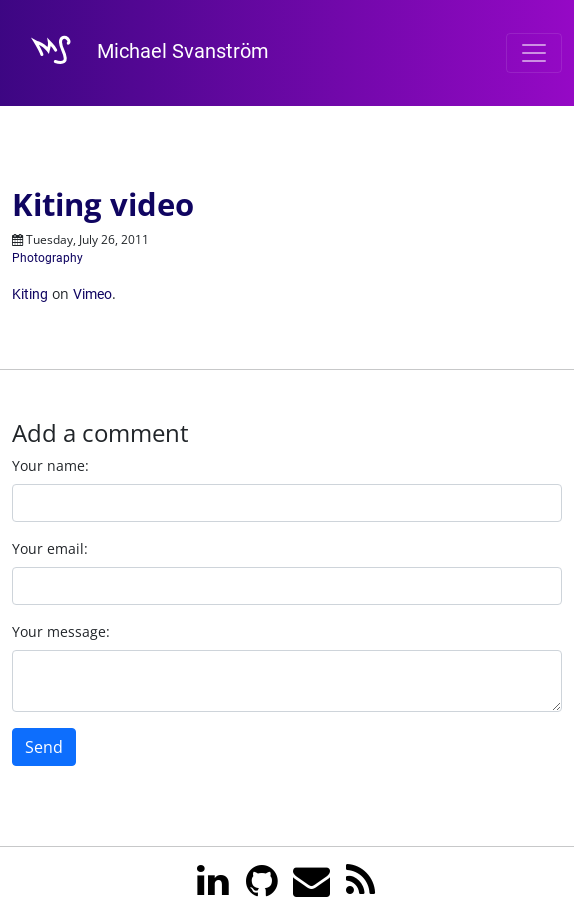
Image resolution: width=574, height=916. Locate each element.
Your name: (50, 465)
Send (44, 747)
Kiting (30, 294)
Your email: (50, 548)
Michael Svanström (140, 53)
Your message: (61, 631)
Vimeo (92, 294)
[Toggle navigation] (534, 53)
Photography (47, 258)
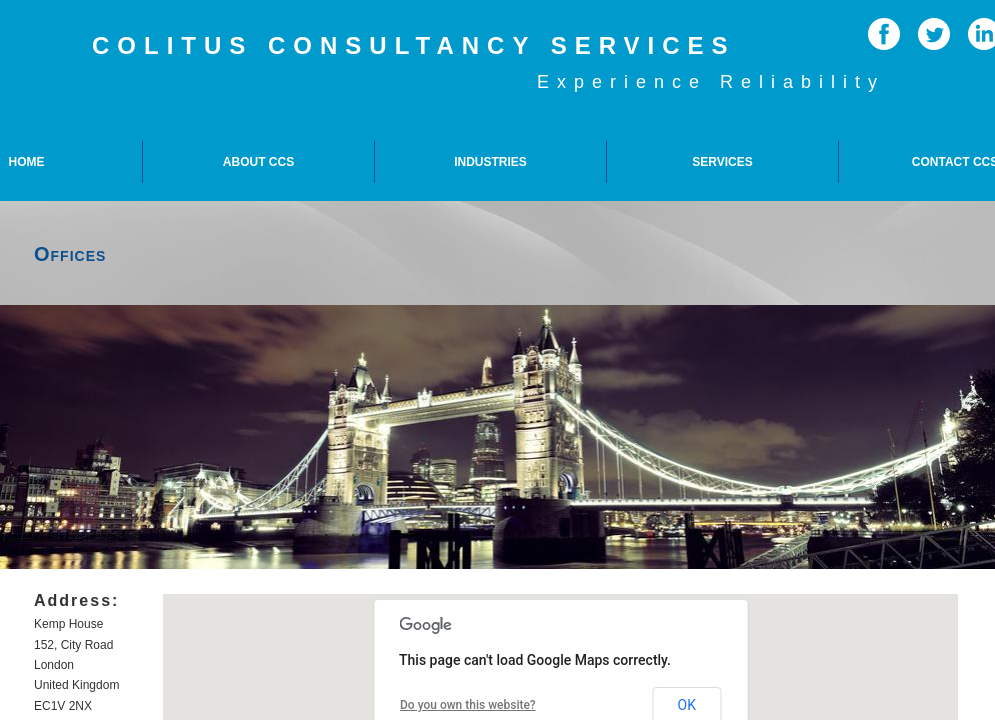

• • •

| EXERCISE DESCRIPTION |
Copy every record character for character. Skip the pictures.

| YOUR SOLUTION |
Image resolution: width=574, height=916. Locate each element.
Your name: (50, 465)
Send (44, 747)
Kiting (30, 294)
Your email: (50, 548)
Michael Svanström (140, 53)
Your message: (61, 631)
Vimeo (92, 294)
[Toggle navigation] (534, 53)
Photography (47, 258)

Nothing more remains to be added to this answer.